Only the lines from the one with "la disponibilité de couverture." through the last line of the data below are to be duplicated, exactly and without pictures.

Page images and extracted text
---
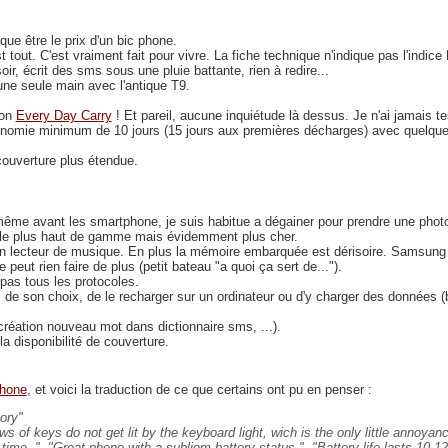
que être le prix d'un bic phone.
t tout. C'est vraiment fait pour vivre. La fiche technique n'indique pas l'indice 
oir, écrit des sms sous une pluie battante, rien à redire...
'une seule main avec l'antique T9.
mon
Every Day Carry
! Et pareil, aucune inquiétude là dessus. Je n'ai jamais 
nomie minimum de 10 jours (15 jours aux premières décharges) avec quelqu
couverture plus étendue.
ême avant les smartphone, je suis habitue a dégainer pour prendre une photo 
èle plus haut de gamme mais évidemment plus cher.
n lecteur de musique. En plus la mémoire embarquée est dérisoire. Samsung a
 peut rien faire de plus (petit bateau "a quoi ça sert de...").
pas tous les protocoles.
de son choix, de le recharger sur un ordinateur ou d'y charger des données (b
création nouveau mot dans dictionnaire sms, ...).
la disponibilité de couverture.
phone
, et voici la traduction de ce que certains ont pu en penser :
ory
s of keys do not get lit by the keyboard light, wich is the only little annoyan
 time.
,
Great phone with a subliem battery status
,
Battery life lasts 10-1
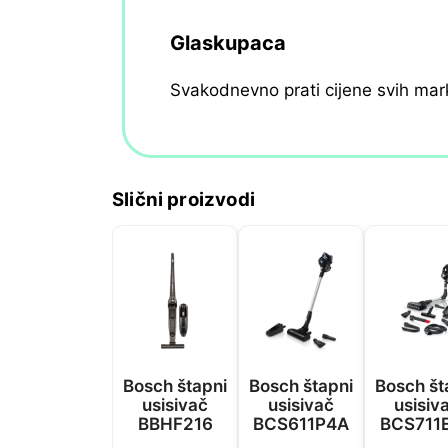
Glaskupaca
Svakodnevno prati cijene svih mar
Slični proizvodi
Bosch štapni
Bosch štapni
Bosch št
usisivač
usisivač
usisiv
BBHF216
BCS611P4A
BCS711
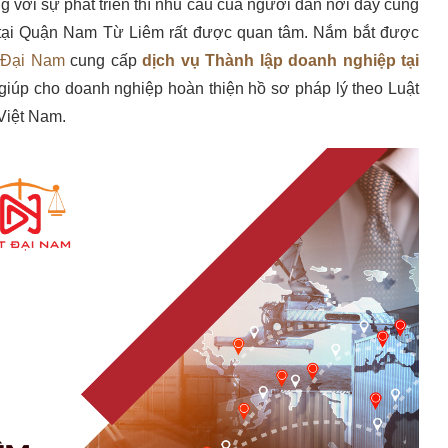
cùng với sự phát triển thì nhu cầu của người dân nơi đây cũng
p tại Quận Nam Từ Liêm rất được quan tâm. Nắm bắt được
 Đại Nam
cung cấp
dịch vụ Thành lập doanh nghiệp tại
 giúp cho doanh nghiệp hoàn thiện hồ sơ pháp lý theo Luật
Việt Nam.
---
• COMPLETED TASK
la disponibilité de couverture.
phone
, et voici la traduction de ce que certains ont pu en penser :
ory
s of keys do not get lit by the keyboard light, wich is the only little annoyan
 time.
,
Great phone with a subliem battery status
,
Battery life lasts 10-1
Glaskupaca
Svakodnevno prati cijene svih mar
Slični proizvodi
Bosch štapni
Bosch štapni
Bosch št
usisivač
usisivač
usisiv
BBHF216
BCS611P4A
BCS711
cùng với sự phát triển thì nhu cầu của người dân nơi đây cũng
p tại Quận Nam Từ Liêm rất được quan tâm. Nắm bắt được
 Đại Nam
cung cấp
dịch vụ Thành lập doanh nghiệp tại
 giúp cho doanh nghiệp hoàn thiện hồ sơ pháp lý theo Luật
Việt Nam.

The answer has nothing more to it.